> [TASK BRIEF] All entries are to be printed again exactly, with their images omitted.

Page-level text extractions:
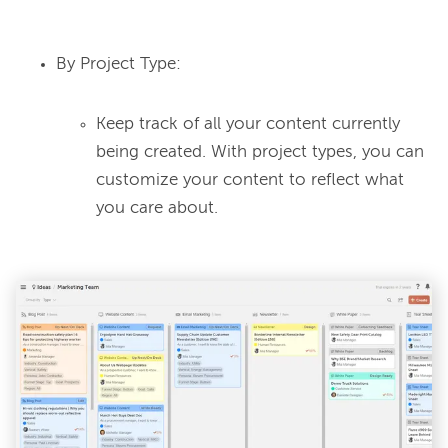
By Project Type:
Keep track of all your content currently
being created. With project types, you can
customize your content to reflect what
you care about.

> [OUTPUT OF THE EXERCISE]
By Project Type:
Keep track of all your content currently
being created. With project types, you can
customize your content to reflect what
you care about.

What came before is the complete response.